For Networked Information Systems

These are notes on website design for ANU course "Networked Information Systems" (COMP2410 also known as "Internet, Intranet, and Document Systems" COMP3400/COMP634). This section of the course is prepared and presented by Tom Worthington FACS HLM, a Visiting Fellow in the Department of Computer Science at the Australian National University (and Director Tomw Communications Pty Ltd.

Thanks to Dr Ian Barnes for helping through the explanation of directed graphs and to Dr Lex Weaver for the details of the lab exercise.

How to use technologies to produce useful web sites

Earlier the course looked at the technical details of specific web technologies. By now it is assumed the student is familiar with HTML and XML. Some of the newer, technologies, such as XHTML and CSS will be introduced. In particular it looks at web site design in the extreme: very high volume use web sites, very rapid development, very mobile and very small screen displays and web sites used in emergencies. It is based on practical experience of designing web sites and on advising on the enhancement and fixing of failed web sites.

Presenting web site design for IT professionals is difficult.

It is not enough to show how to use a specific web creation tool. The IT professional needs a deeper understanding, as they will not only be designing web sites, but developing software to create web sites. The standards underlying the web and tools to use those standards are development rapidly, while the underlying principles of information presentation remain much the same. The IT professional needs to understand those principles of how to lay out information to be displayed by an electronic system well.

Which web technology?

In the time since this course was first presented (2001) several web fads have come and gone What of the current web technology will be of lasting value? What new technologies will come into common use? It is suggested here that there should be, and is, a trend back to basic web sites with an emphasis on text, with minimal graphics, and which avoid the use of "multimedia" where this is only decorative and does not provide useful information. A useful way to learn how to design web sites well is to design them for use in extreme situations. Challenging applications for web technology discussed include: for blind users, for sites with millions of users, for public information during a state of emergency, for mobile telephones. The emphasis here is on flexible designs which will function on a minimum of resources. This is theoretically possible now with careful web design, but new tools are needed to make it easy to do. Hopefully the graduates of this course will go on to design those tools.

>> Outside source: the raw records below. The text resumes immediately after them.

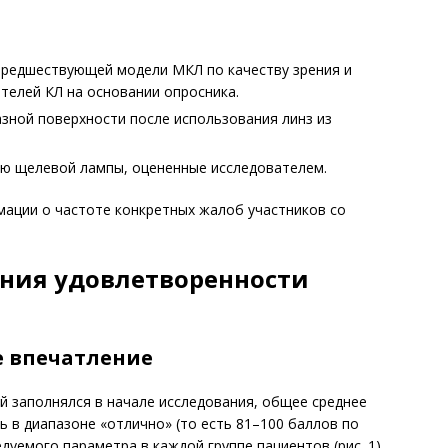
 предшествующей модели МКЛ по качеству зрения и
телей КЛ на основании опросника.
зной поверхности после использования линз из
ю щелевой лампы, оцененные исследователем.
мации о частоте конкретных жалоб участников со
ания удовлетворенности
е впечатление
й заполнялся в начале исследования, общее среднее
ь в диапазоне «отлично» (то есть 81–100 баллов по
дуемого параметра в каждой группе пациентов (рис. 1).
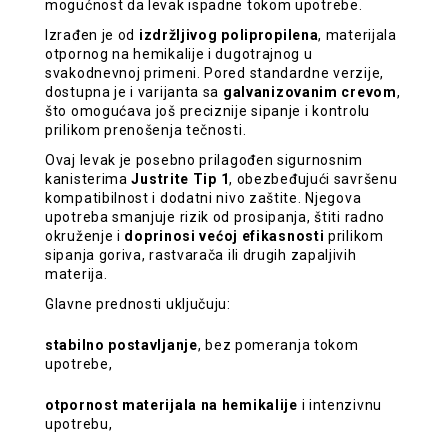
mogućnost da levak ispadne tokom upotrebe.
Izrađen je od
izdržljivog polipropilena
, materijala
otpornog na hemikalije i dugotrajnog u
svakodnevnoj primeni. Pored standardne verzije,
dostupna je i varijanta sa
galvanizovanim crevom
,
što omogućava još preciznije sipanje i kontrolu
prilikom prenošenja tečnosti.
Ovaj levak je posebno prilagođen sigurnosnim
kanisterima
Justrite Tip 1
, obezbeđujući savršenu
kompatibilnost i dodatni nivo zaštite. Njegova
upotreba smanjuje rizik od prosipanja, štiti radno
okruženje i
doprinosi većoj efikasnosti
prilikom
sipanja goriva, rastvarača ili drugih zapaljivih
materija.
Glavne prednosti uključuju:
stabilno postavljanje
, bez pomeranja tokom
upotrebe,
otpornost materijala na hemikalije
i intenzivnu
upotrebu,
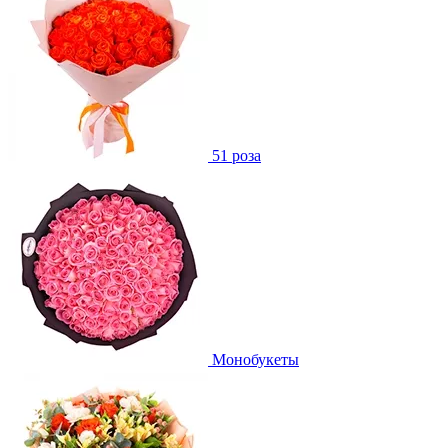
51 роза
Монобукеты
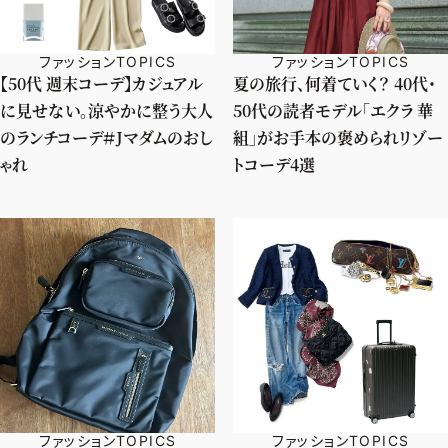
ファッションTOPICS
ファッションTOPICS
【50代 週末コーデ】カジュアル
夏の旅行、何着ていく？ 40代・
に見せない。涼やかに整う大人
50代の読者モデル「エクラ 華
のランチコーデ＃Jマダムのおし
組」がお手本の褒められリゾー
ゃれ
トコーデ4選
ファッションTOPICS
ファッションTOPICS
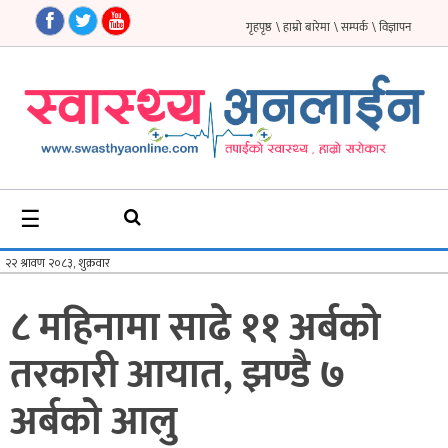
गृहपृष्ठ
\ हाम्रो बारेमा
\ सम्पर्क
\ विज्ञापन
गृहपृष्ठ
समाचार
फिचर
☰
सौन्दर्य
अन्तर्वार्ता
८ महिनामा साढे ११ अर्बको
विचार
तरकारी आयात, झण्डै ७
ब्लग
अर्बको आलु
फर्मा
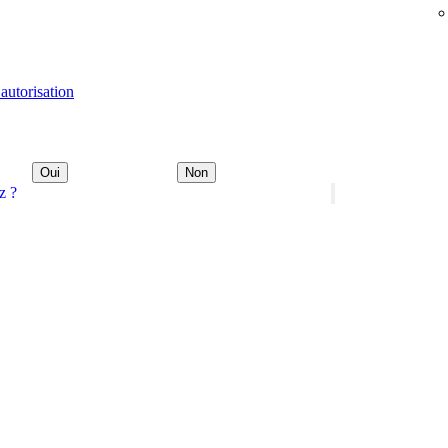
autorisation
Oui
Non
z ?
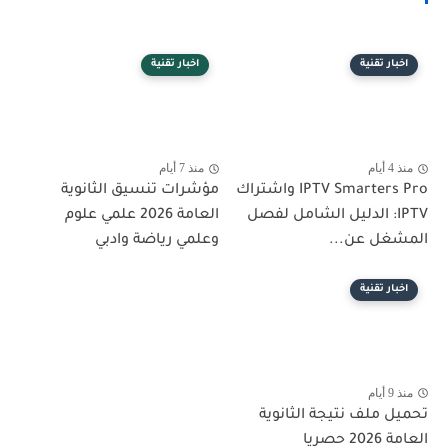
اخبار تقنية
اخبار تقنية
منذ 4 أيام
منذ 7 أيام
IPTV Smarters Pro واشتراك
مؤشرات تنسيق الثانوية
IPTV: الدليل الشامل لفصل
العامة 2026 علمي علوم
المشغل عن...
وعلمي رياضة وادبي
اخبار تقنية
منذ 9 أيام
تحميل ملف نتيجة الثانوية
العامة 2026 حصريا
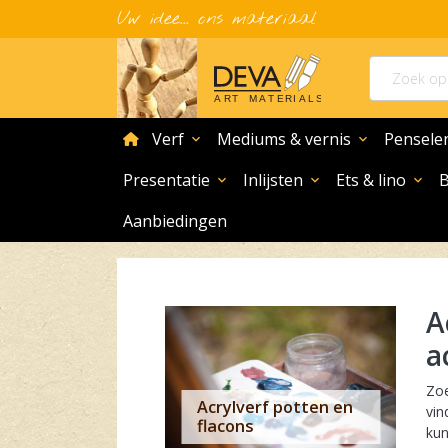
Uw idee... ons materiaal
home
Verf
Mediums & vernis
Pensele
expand_more
expand_more
Presentatie
Inlijsten
Ets & lino
expand_more
expand_more
expand_more
Aanbiedingen
Acrylverf potten kopen? Ontdek alle merken en kleuren
a
Zoe
Acrylverf potten en
vin
flacons
kun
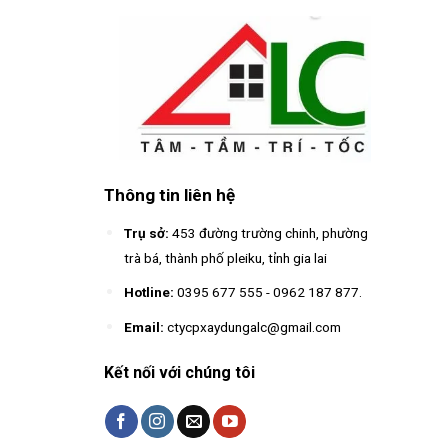
Thông tin liên hệ
Trụ sở:
453 đường trường chinh, phường
trà bá, thành phố pleiku, tỉnh gia lai
Hotline:
0395 677 555
-
0962 187 877
.
Email:
ctycpxaydungalc@gmail.com
Kết nối với chúng tôi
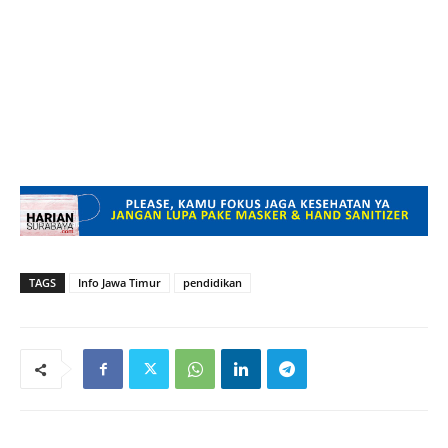
TAGS
Info Jawa Timur
pendidikan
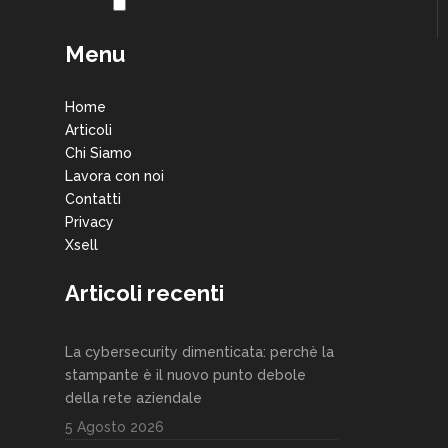
Menu
Home
Articoli
Chi Siamo
Lavora con noi
Contatti
Privacy
Xsell
Articoli recenti
La cybersecurity dimenticata: perchè la
stampante è il nuovo punto debole
della rete aziendale
5 Agosto 2026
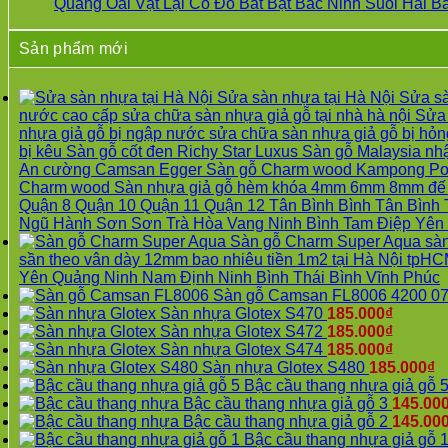
sàn
ở
Xuân
Quảng Oai Vật Lại Cổ Đô Bất Bạt Bắc Ninh Suối Hai 
gỗ
Sửa
tpHCM
tại
sàn
Đà
Sản phẩm mới
Hà
gỗ
Nẵng
Nội
bị
Gia
Sửa
hở
Lâm
Sửa sàn nhựa tại Hà Nội Sửa s
sàn
tại
Phú
nước cao cấp sửa chữa sàn nhựa giả gỗ tại nhà hà nội Sửa 
gỗ
Hà
Thọ
nhựa giả gỗ bị ngập nước sửa chữa sàn nhựa giả gỗ bị hỏng
công
Nội
Hải
bị kêu Sàn gỗ cốt đen Richy Star Luxus Sàn gỗ Malaysia n
nghiệp
Sửa
Phòng
An cường Camsan Egger Sàn gỗ Charm wood Kampong Povar
tại
sàn
Sóc
Charm wood Sàn nhựa giả gỗ hèm khóa 4mm 6mm 8mm đế cao
Hà
gỗ
Sơn
Quận 8 Quận 10 Quận 11 Quận 12 Tân Bình Bình Tân Bìn
Nội
công
Ninh
Ngũ Hành Sơn Sơn Trà Hòa Vang Ninh Bình Tam Điệp Yên
Sửa
nghiệp
Bình
Sàn gỗ Charm Super Aqua sà
sàn
bị
Hưng
sần theo vân dày 12mm bao nhiêu tiền 1m2 tại Hà Nội t
nhựa
hở
Yên
Yên Quảng Ninh Nam Định Ninh Bình Thái Bình Vĩnh Phúc
giả
Sửa
Sàn gỗ Camsan FL8006 4200 07
gỗ
sàn
Sàn nhựa Glotex S470
185.000
₫
Sửa
nhựa
Sàn nhựa Glotex S472
185.000
₫
mặt
giả
Sàn nhựa Glotex S474
185.000
₫
bậc
gỗ
Sàn nhựa Glotex S480
185.000
₫
cầu
Sửa
Bậc cầu thang nhựa giả gỗ 
thang
mặt
Bậc cầu thang nhựa giả gỗ 3
145.00
nhựa
bậc
Bậc cầu thang nhựa giả gỗ 2
145.00
sửa
cầu
Bậc cầu thang nhựa giả gỗ 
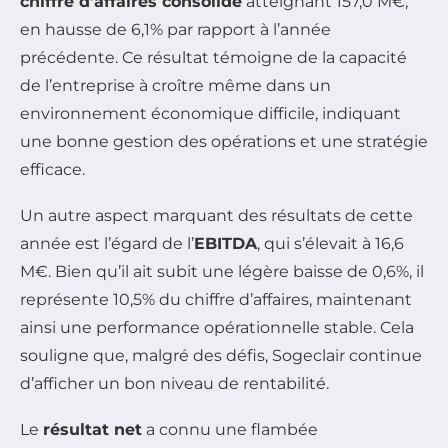
chiffre d’affaires consolidé
atteignant 157,0 M€,
en hausse de 6,1% par rapport à l’année
précédente. Ce résultat témoigne de la capacité
de l’entreprise à croître même dans un
environnement économique difficile, indiquant
une bonne gestion des opérations et une stratégie
efficace.
Un autre aspect marquant des résultats de cette
année est l’égard de l’
EBITDA
, qui s’élevait à 16,6
M€. Bien qu’il ait subit une légère baisse de 0,6%, il
représente 10,5% du chiffre d’affaires, maintenant
ainsi une performance opérationnelle stable. Cela
souligne que, malgré des défis, Sogeclair continue
d’afficher un bon niveau de rentabilité.
Le
résultat net
a connu une flambée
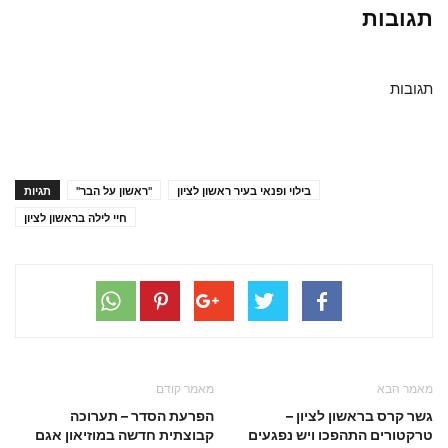
תגובות
תגובות
בילוי ופנאי בעיר ראשון לציון
"ראשון על הבר"
תגיות
חיי לילה בראשון לציון
מאמר הבא
מאמר קודם
גשר קרס בראשון לציון –
הפרעת הסדר – תערוכה
טרקטורים התהפכו ויש נפגעים
קבוצתית חדשה במוזיאון אגם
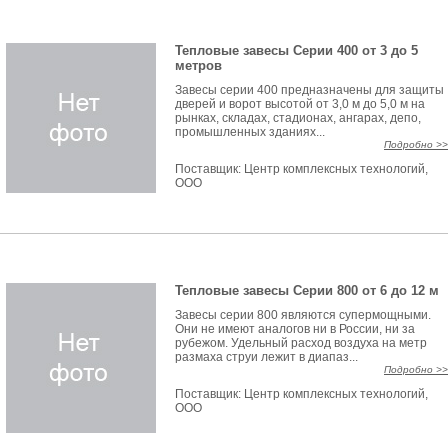
Тепловые завесы Серии 400 от 3 до 5
метров
Завесы серии 400 предназначены для защиты
дверей и ворот высотой от 3,0 м до 5,0 м на
рынках, складах, стадионах, ангарах, депо,
промышленных зданиях...
Подробно >>
Поставщик:
Центр комплексных технологий,
ООО
Тепловые завесы Серии 800 от 6 до 12 м
Завесы серии 800 являются супермощными.
Они не имеют аналогов ни в России, ни за
рубежом. Удельный расход воздуха на метр
размаха струи лежит в диапаз...
Подробно >>
Поставщик:
Центр комплексных технологий,
ООО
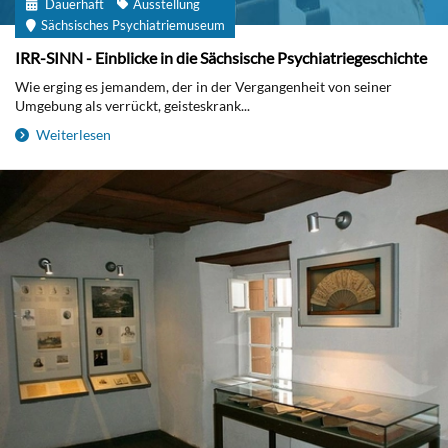
Dauerhaft
Ausstellung
Sächsisches Psychiatriemuseum
IRR-SINN - Einblicke in die Sächsische Psychiatriegeschichte
Wie erging es jemandem, der in der Vergangenheit von seiner
Umgebung als verrückt, geisteskrank...
Weiterlesen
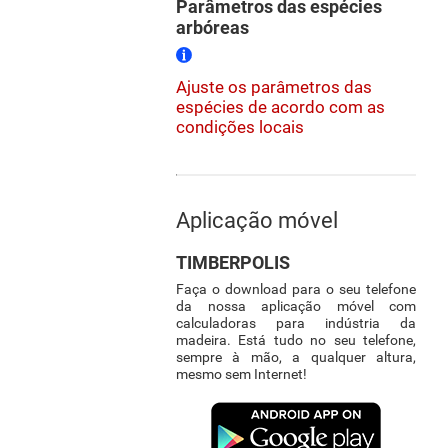
Parâmetros das espécies
arbóreas
Ajuste os parâmetros das
espécies de acordo com as
condições locais
Aplicação móvel
TIMBERPOLIS
Faça o download para o seu telefone
da nossa aplicação móvel com
calculadoras para indústria da
madeira. Está tudo no seu telefone,
sempre à mão, a qualquer altura,
mesmo sem Internet!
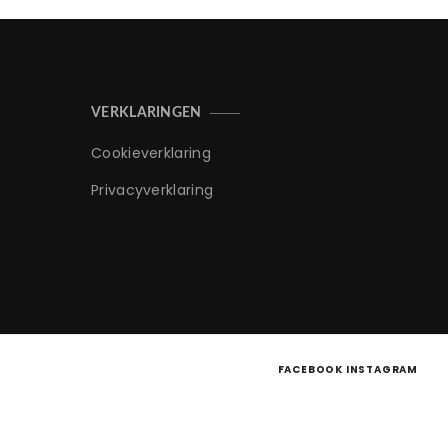
VERKLARINGEN
Cookieverklaring
Privacyverklaring
FACEBOOK
INSTAGRAM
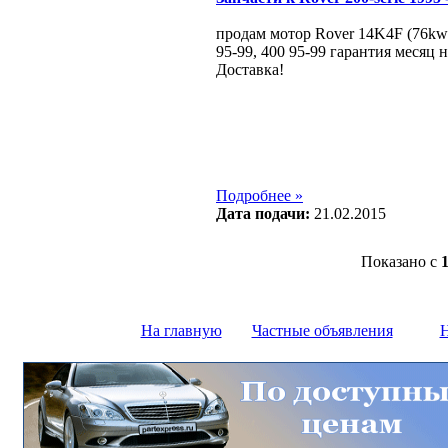
продам мотор Rover 14K4F (76kw
95-99, 400 95-99 гарантия месяц 
Доставка!
Подробнее »
Дата подачи:
21.02.2015
Показано с
На главную
Частные объявления
Н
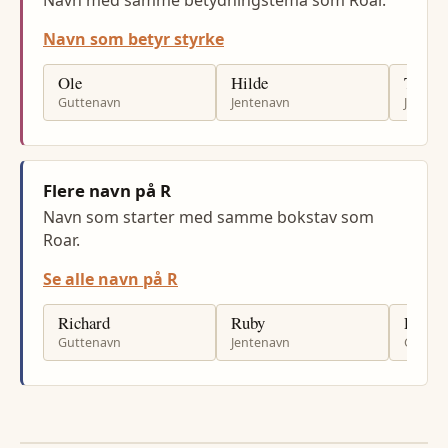
Navn med samme betydningstema som Roar.
Navn som betyr styrke
Ole
Hilde
Thea
Guttenavn
Jentenavn
Jenten
Flere navn på R
Navn som starter med samme bokstav som
Roar.
Se alle navn på R
Richard
Ruby
Ronni
Guttenavn
Jentenavn
Gutten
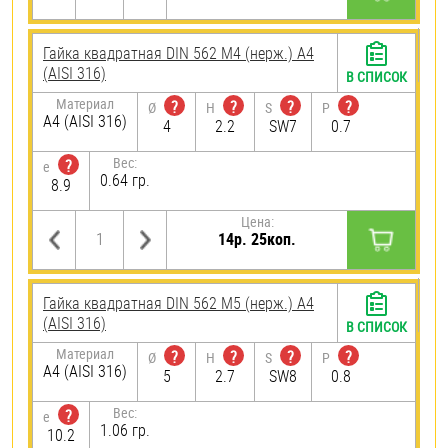
Гайка квадратная DIN 562 М4 (нерж.) A4
(AISI 316)
В СПИСОК
Материал
?
?
?
?
Ø
H
S
P
A4 (AISI 316)
4
2.2
SW7
0.7
Вес:
?
e
0.64 гр.
8.9
Цена:
14р. 25коп.
Гайка квадратная DIN 562 М5 (нерж.) A4
(AISI 316)
В СПИСОК
Материал
?
?
?
?
Ø
H
S
P
A4 (AISI 316)
5
2.7
SW8
0.8
Вес:
?
e
1.06 гр.
10.2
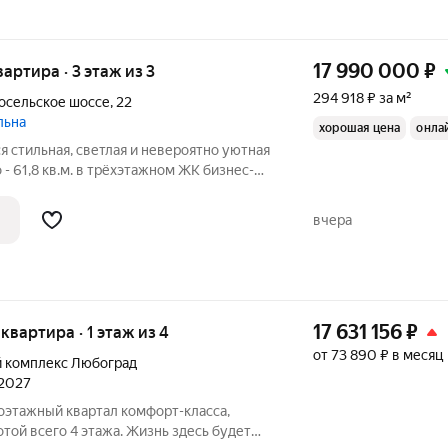
17 990 000
₽
вартира · 3 этаж из 3
294 918 ₽ за м²
осельское шоссе
,
22
льна
хорошая цена
онла
я стильная, светлая и невероятно уютная
- 61,8 кв.м. в трёхэтажном ЖК бизнес-
рельна» в тихом, благоустроенном,
городном районе города. Для прогулок,
вчера
17 631 156
₽
 квартира · 1 этаж из 4
от 73 890 ₽ в месяц
 комплекс Любоград
 2027
той всего 4 этажа. Жизнь здесь будет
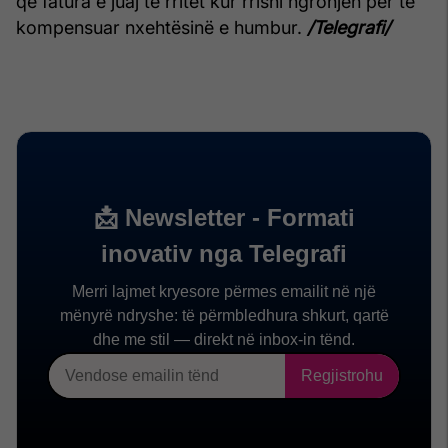
që fatura e juaj të rritet kur rrisni ngrohjen për të
kompensuar nxehtësinë e humbur.
/Telegrafi/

Formatted for screens, slides and phones

These notes have been reformatted to show some of what is possible with simple web techniques. Formatting has been separated from the text into separate CSS shared style files, leaving a compact efficient text. The document is designed to automatically detect the display device and adust the layout and content to suit:

  1. Conventional PC: Full content and a two dimensional layout on a conventional PC,
  2. Projected Presentation: Trimmed content with larger text on a video projector for class room display,
  3. Handheld: Smaller more linear text for a mobile telephone, and
  4. Print: Interactive menus removed for a printed document.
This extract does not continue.